■ **DATA SECTION**
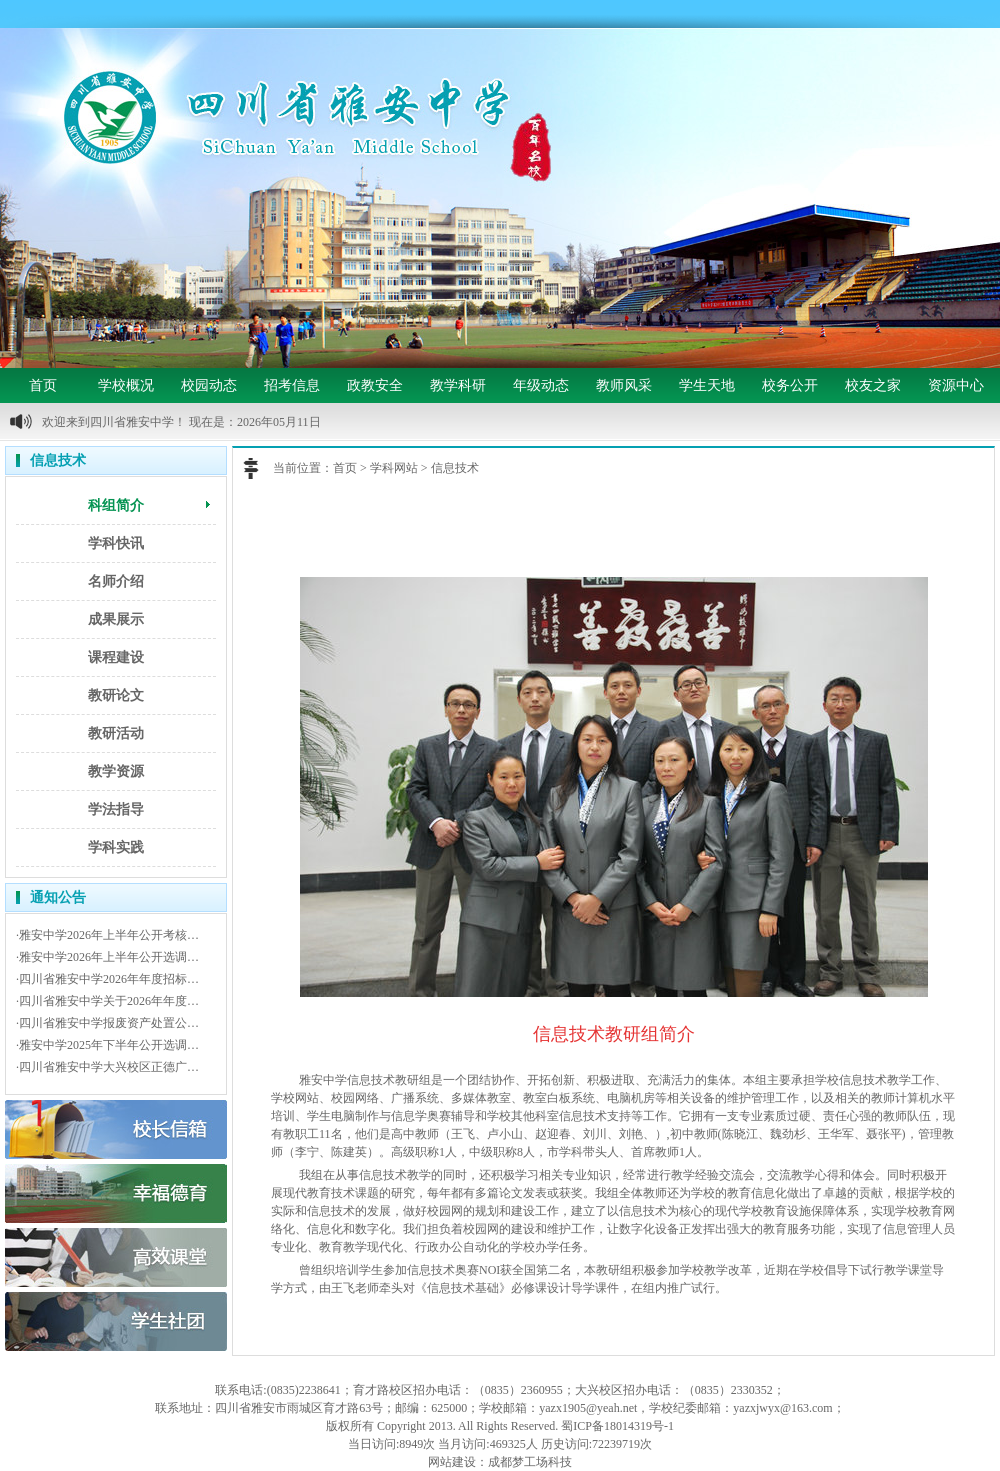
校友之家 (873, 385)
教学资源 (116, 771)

==

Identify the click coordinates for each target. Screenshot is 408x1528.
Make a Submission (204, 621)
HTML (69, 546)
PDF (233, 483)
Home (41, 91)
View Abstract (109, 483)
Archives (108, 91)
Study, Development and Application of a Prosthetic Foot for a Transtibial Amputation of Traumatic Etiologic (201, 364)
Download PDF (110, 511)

■ **WORK REQUEST**
From the line containing "Home (41, 91)" down to the line containing "Download PDF (110, 511)" in the material above, reproduce every line exactly, including the two end lines.

■ **WRITTEN SOLUTION**
Home (41, 91)
View Abstract (109, 483)
Archives (108, 91)
Study, Development and Application of a Prosthetic Foot for a Transtibial Amputation of Traumatic Etiologic (201, 364)
Download PDF (110, 511)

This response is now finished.